Non è facile rispondere, le versioni più o meno ufficiali sono tante; un fatto è certo, frà Gigino non è più a Cava. E come spesso accade soltanto adesso la gente comune se ne accorge e vive un imbarazzo non ipotizzabile qualche tempo fa. La ragione è presto spiegata; ai tempi d’oro del cappuccino un buon 30% della cittadinanza lo acclamava, un altro 30% storceva il naso e un buon 40% era indifferente. Ora invece sembra che la maggioranza della cittadinanza metelliana si chiede dove “stà Gigino”, arrivando fino al punto di predisporre la sottoscrizione di una petizione per richiedere il “ritorno” a Cava del frate ribelle.
L’avvocato Alfonso Senatore è stato sicuramente tra i protagonisti dell’invocato ritorno: “Gentile Padre Provinciale il trasferimento di Padre Luigi Petrone è stato per ognuno di noi in qualità di fedeli nonchè seguaci di Padre Luigi, motivo di grandissima amarezza. Infatti in questi anni durante i quali ha svolto l’importante e delicato incarico di Guardiano del Convento (circa 20 anni di storia unica ed irripetibile), Padre Luigi ha saputo rappresentare un punto di riferimento importante per tutti i cittadini cavesi e i fedeli che lo seguono provenienti da ogni centro (zone limitrofe e non)”.
Ma di rivolte frà Gigino ne ha fatte tantissime; non andò d’accordo con nessuno degli ultimi quattro-cinque sindaci, inciampò nelle lacrime del “bambiniello”, scese in guerra contro la famiglia Gravagnuolo per via del suono delle campane, si comportò da assessore quasi sindaco, mise in fila tutti i personaggi (politici e non ) che gli si paravano davanti. All’inizio questo modo di fare, correlato all’avanzare del restauro della Chiesa, gli procurò immensi consensi; poi piano piano il consenso scemò parallelamente alla fine dei lavori ed all’abbassamento dei toni delle feste; alla fine in tantissimi dimenticarono il guerriero vestito da cappuccino.

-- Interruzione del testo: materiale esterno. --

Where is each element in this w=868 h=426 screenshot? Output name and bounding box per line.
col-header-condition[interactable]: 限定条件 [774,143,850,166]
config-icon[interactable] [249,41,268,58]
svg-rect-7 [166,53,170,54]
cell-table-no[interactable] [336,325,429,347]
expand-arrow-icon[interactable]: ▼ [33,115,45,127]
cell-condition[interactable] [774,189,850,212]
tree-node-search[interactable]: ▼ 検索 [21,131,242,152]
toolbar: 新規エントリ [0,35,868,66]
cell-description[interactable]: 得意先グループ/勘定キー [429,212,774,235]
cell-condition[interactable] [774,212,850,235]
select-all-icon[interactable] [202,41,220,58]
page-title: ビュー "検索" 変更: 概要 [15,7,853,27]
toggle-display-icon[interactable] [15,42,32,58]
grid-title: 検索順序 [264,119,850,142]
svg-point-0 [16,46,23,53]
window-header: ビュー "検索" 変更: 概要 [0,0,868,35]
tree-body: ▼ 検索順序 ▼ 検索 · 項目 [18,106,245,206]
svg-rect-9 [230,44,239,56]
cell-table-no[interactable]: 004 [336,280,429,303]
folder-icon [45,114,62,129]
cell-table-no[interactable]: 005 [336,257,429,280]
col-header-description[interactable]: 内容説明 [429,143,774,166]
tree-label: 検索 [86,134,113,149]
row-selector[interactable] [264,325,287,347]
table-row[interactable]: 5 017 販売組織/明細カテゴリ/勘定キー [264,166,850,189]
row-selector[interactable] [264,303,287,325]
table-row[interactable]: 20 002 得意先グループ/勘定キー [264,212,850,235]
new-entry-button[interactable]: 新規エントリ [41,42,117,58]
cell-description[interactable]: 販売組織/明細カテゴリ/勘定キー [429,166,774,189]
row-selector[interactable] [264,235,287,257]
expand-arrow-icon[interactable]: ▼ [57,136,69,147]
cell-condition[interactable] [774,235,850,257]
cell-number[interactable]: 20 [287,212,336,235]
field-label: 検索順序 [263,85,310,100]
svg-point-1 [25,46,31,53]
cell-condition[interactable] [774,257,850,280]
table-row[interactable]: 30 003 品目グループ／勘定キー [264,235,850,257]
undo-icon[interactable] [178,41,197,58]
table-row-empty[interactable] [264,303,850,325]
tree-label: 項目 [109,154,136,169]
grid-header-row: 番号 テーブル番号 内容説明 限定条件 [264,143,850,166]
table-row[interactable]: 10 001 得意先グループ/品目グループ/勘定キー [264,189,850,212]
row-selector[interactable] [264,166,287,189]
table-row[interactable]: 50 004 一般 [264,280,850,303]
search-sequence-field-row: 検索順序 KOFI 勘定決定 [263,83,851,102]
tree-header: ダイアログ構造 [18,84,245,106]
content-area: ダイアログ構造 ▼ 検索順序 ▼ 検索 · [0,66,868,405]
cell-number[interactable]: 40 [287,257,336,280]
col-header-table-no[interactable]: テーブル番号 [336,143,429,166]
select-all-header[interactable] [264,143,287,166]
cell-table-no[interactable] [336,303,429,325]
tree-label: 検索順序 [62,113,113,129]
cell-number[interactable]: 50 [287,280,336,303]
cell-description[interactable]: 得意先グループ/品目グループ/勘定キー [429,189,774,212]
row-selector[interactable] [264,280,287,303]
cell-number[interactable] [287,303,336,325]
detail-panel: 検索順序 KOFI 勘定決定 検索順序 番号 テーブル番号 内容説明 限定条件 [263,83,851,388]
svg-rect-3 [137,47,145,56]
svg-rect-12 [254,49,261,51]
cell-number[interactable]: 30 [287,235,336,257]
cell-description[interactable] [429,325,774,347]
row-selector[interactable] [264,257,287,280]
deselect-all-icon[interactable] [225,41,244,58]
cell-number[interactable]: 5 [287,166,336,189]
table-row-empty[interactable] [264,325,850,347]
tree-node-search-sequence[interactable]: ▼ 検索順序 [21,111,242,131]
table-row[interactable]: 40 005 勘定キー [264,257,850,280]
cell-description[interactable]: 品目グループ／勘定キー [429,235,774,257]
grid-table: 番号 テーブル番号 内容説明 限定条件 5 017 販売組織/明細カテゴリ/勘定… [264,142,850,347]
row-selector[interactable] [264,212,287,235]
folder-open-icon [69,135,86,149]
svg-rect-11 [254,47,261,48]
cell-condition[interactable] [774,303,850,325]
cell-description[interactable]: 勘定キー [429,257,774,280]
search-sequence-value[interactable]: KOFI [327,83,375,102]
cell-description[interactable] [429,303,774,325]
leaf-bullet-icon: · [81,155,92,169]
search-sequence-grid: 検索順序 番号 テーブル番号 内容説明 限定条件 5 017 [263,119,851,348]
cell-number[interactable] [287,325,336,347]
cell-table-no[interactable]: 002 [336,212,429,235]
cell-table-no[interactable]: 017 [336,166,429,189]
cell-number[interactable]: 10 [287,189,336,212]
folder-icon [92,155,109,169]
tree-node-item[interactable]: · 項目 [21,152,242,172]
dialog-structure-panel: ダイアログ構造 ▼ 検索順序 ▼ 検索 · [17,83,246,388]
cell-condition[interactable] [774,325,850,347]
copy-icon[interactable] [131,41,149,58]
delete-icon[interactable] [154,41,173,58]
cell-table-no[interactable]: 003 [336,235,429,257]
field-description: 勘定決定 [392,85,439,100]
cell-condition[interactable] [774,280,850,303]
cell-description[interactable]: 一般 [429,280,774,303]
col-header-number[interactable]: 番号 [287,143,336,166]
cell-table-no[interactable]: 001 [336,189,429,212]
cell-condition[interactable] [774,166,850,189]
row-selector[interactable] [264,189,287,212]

Sembra che a dargli il colpo di grazie sia stato l’attuale sindaco Vincenzo Servalli, almeno così raccontano le cronache cittadine. Io sinceramente non penso che Servalli abbia avuto la crudeltà di infierire sul frate anche perché lo stesso, tempo fa, si era recato da lui con il capo cosparso di cenere per l’ultimo tentativo di salvezza. Probabilmente Servalli non ha mosso un dito, sicuramente non ha infierito.
In questo Frà Gigino non è stato attento, doveva immaginare che prima o poi la politica si sarebbe vendicata di tutti i suoi affronti; gli altri sindaci si erano azzuffati con lui e avevano perso, Servalli è rimasto in religioso silenzio ed alla fine è riuscito a fare ciò che i suoi predecessori avevano fallito per colpa della loro irruenza.
Se dovessi fare una pesatura dell’opera di Frà Gigino potrei tranquillamente affermare che le cose buone sono state molte di più delle cose meno buone; ma si sa che nella vita le cose meno buone ti fanno cadere, se non proprio precipitare.